Ärger wiegt da schon, dass Poschardts gesamtes Konstrukt der Aufspaltung des zeitgenössischen „Bürgertums“ der Bundesrepublik in Shit-, Bück- und Fightbürger starke Polemik und gute Unterhaltung enthält, aber wenig konstruktive Substanz. Vielmehr hat man es mit einer Art Spiegelung des Moishe-Postone-Antifaschismus ins „Liberalkonservative“ hinein zu tun. Das heißt: Wie Postone und seine antideutschen Schüler von links sieht Poschardt eine deutsche Daseinsverfehlung am Werk, die im Zweiten Weltkrieg ihren vorläufigen Gipfel erklomm. Wie Postone und seine antideutschen Schüler von links sieht auch Poschardt nun keine ehrliche Aufarbeitung der deutschen Schuld: „Buße wurde bestenfalls simuliert.“ Mit den Deutschen, das weiß man ja schon länger, hat es Poschardt nicht so – und daher affirmiert er „den Westen“ als seinsgeschichtliche Bestimmung jener Individuen, die ganz zufällig auf deutschem Territorium zu leben verdattert sind. Der Westen hingegen sei die Idee „des aufrechten Gangs“ und das – natürlich! – „in stolzer, wehrhafter Positur“. Während Poschardt stolz aber wenig wehrhaft – ganz wie Postone und Co. – ausführlich über „die Verbrechen, die Deutschland über die Welt gebracht hat“ sinniert, findet deutsches Leid nicht statt und ein vielschichtiger deutscher Denker wie Heidegger allenfalls als, wörtlich, „Mittäter“. Die deutschen Vertriebenen, und hier schießt Poschardt seinen gewaltigen Vogel ab, seien „formal“ Deutsche gewesen. Ansonsten zeigt er wenig Empathie. Nun: Echte Deutsche sind für Poschardt eben nur akzeptabel und vorstellbar als Bundesbürger, und die gab es bedauerlicherweise erst ab 1949.
Dimitrios Kisoudis sprach bei solchen Denkmodellen mit einiger Berechtigung und Kohärenz von „Antideutschen von rechts“, nur dass gewiss darüber zu streiten wäre, ob Poschardt mit einem Attribut wie „rechts“ nicht doch zu sehr geadelt wäre, weil „rechts“ in seinem ideologisch-publizistischen Kontext schlichtweg mit Westradikalismus und Neokonservatismus auf Speed verwechselt würde – und überdies eben mit einer leidenschaftlich kultivierten Abneigung gegenüber Linksliberalen, die anders denken als er, und Normalliberalen, die sich von jenen Linksliberalen zu gebückten Wesen deklassieren lassen. So einfach macht es sich Poschardt: Die woken Linken sind die Shitbürger, die Mitte-Normies die Bückbürger, weil sie den Shitbürgern freie Hand lassen, was unvermeidlich die Frage aufwerfen dürfte, wieviel Bückbürger in Poschardt selbst zu stecken droht, zumal dann, wenn er, am Beispiel der FAZ, bekrittelt, dass ideologisch und personell ein Linksruck vollzogen wurde, während er selbst bei der Welt fast im selben Zeitraum Frederik Schindler und Co. den roten Teppich ausrollte. „Bückbürger“, mahnt Poschardt, „die über linke Medien meckern, aber sie weiter abonnieren oder konsumieren, sind Masochisten.“ Was ist dann erst ein Anti-Linker, der Linken das Feld bestellt?

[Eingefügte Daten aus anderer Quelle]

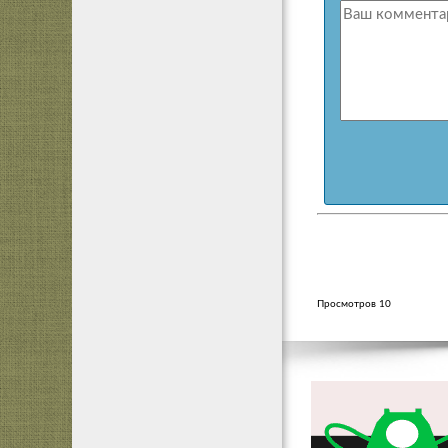
Просмотров 10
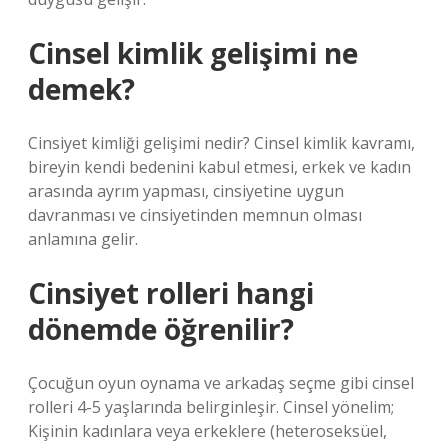
Cinsel kimlik gelişimi ne
demek?
Cinsiyet kimliği gelişimi nedir? Cinsel kimlik kavramı,
bireyin kendi bedenini kabul etmesi, erkek ve kadın
arasında ayrım yapması, cinsiyetine uygun
davranması ve cinsiyetinden memnun olması
anlamına gelir.
Cinsiyet rolleri hangi
dönemde öğrenilir?
Çocuğun oyun oynama ve arkadaş seçme gibi cinsel
rolleri 4-5 yaşlarında belirginleşir. Cinsel yönelim;
Kişinin kadınlara veya erkeklere (heteroseksüel,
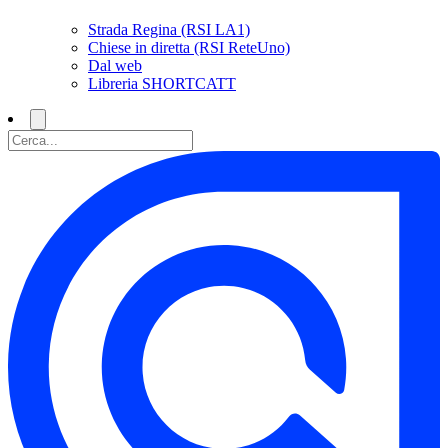
Strada Regina (RSI LA1)
Chiese in diretta (RSI ReteUno)
Dal web
Libreria SHORTCATT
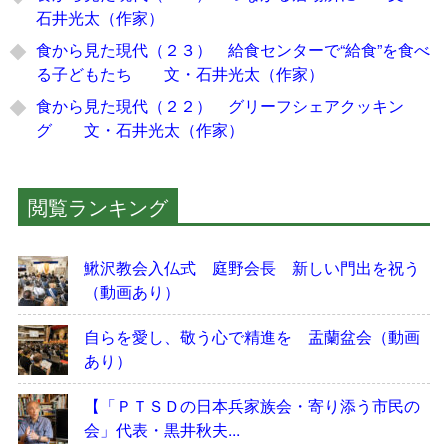
石井光太（作家）
食から見た現代（２３） 給食センターで“給食”を食べ
る子どもたち 文・石井光太（作家）
食から見た現代（２２） グリーフシェアクッキン
グ 文・石井光太（作家）
閲覧ランキング
鰍沢教会入仏式 庭野会長 新しい門出を祝う
（動画あり）
自らを愛し、敬う心で精進を 盂蘭盆会（動画
あり）
【「ＰＴＳＤの日本兵家族会・寄り添う市民の
会」代表・黒井秋夫...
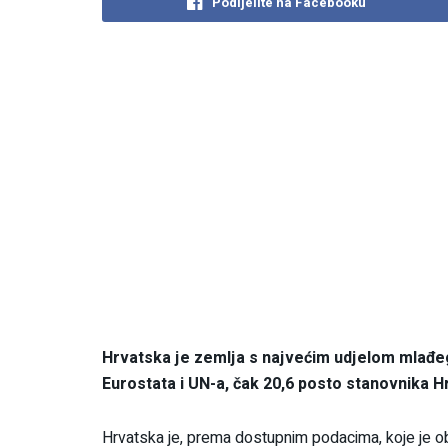
Podijelite na Facebooku
Hrvatska je zemlja s najvećim udjelom mlađe
Eurostata i UN-a, čak 20,6 posto stanovnika H
Hrvatska je, prema dostupnim podacima, koje je ob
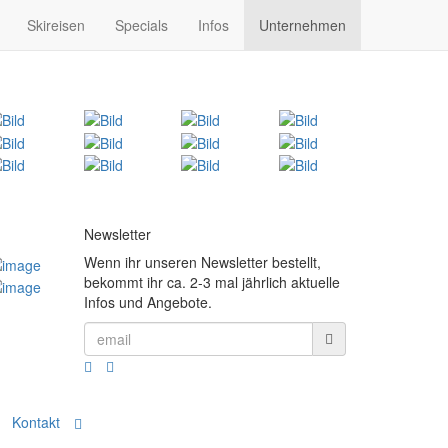
Skireisen
Specials
Infos
Unternehmen
Newsletter
Wenn ihr unseren Newsletter bestellt,
bekommt ihr ca. 2-3 mal jährlich aktuelle
Infos und Angebote.
Kontakt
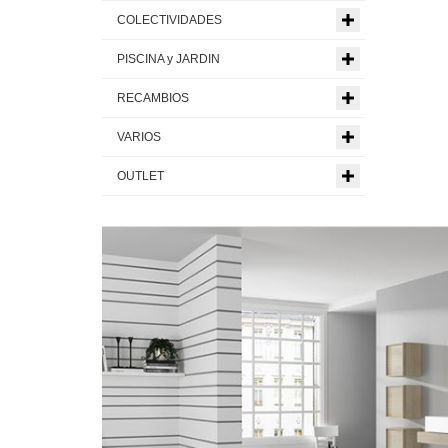
COLECTIVIDADES
PISCINA y JARDIN
RECAMBIOS
VARIOS
OUTLET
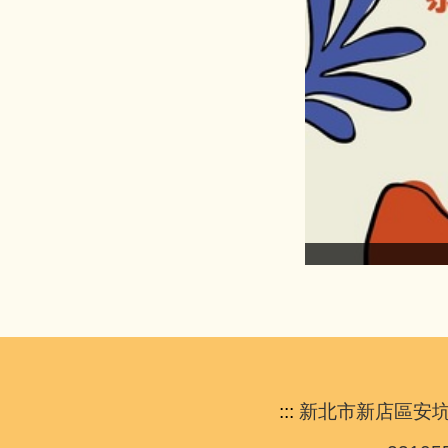
案徵選 教師組佳作
:::
新北市新店區安坑國民小學 A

Der eigentliche Irrtum hinter Poschardts Bürgerschema
Doch von dieser erneuten Widersprüchlichkeit abgesehen: So einfach und eingängig das Schema Poschardts auch ausfällt, so schwer wiegt sein zugrundeliegender Fehler: Er glaubt, oder scheint zu glauben, dass das Shitbürgertum, wie er es formuliert, „die Bürgerlichen sturmreif geschossen“ habe – dabei ist das verbliebene deutsche Bürgertum als Schicht, mindestens in den Großstädten, schon lange nicht mehr von Shitbürgern befehdet worden. Vielmehr wurden „die Bürgerlichen“ auf eigenes Verlangen hin selbst zu Shit- und Bückbürgern, weil sie organisch und vielerorts nachhaltig in der linksliberalen Denk- und Lebensweise aufgingen, zu deren wirkmächtigsten Vertretern sie hernach wurden. Das ist ein Ergebnis linker Hegemoniearbeit, und darum möchte sich Poschardt, immerhin, kümmern. Er widmet sich sogar Gramsci und dessen „Gefängnisheften“, die er fälschlich „Gefangenenhefte“ nennt, und hier macht er auch einen seiner Punkte, wenn er einen opportunistischen Bürger darin erkennt, dass er sich „reaktiv anzupassen“ vermag und sich „in der Sicherheit“ wähnt, „dass es gut für ihn ist“.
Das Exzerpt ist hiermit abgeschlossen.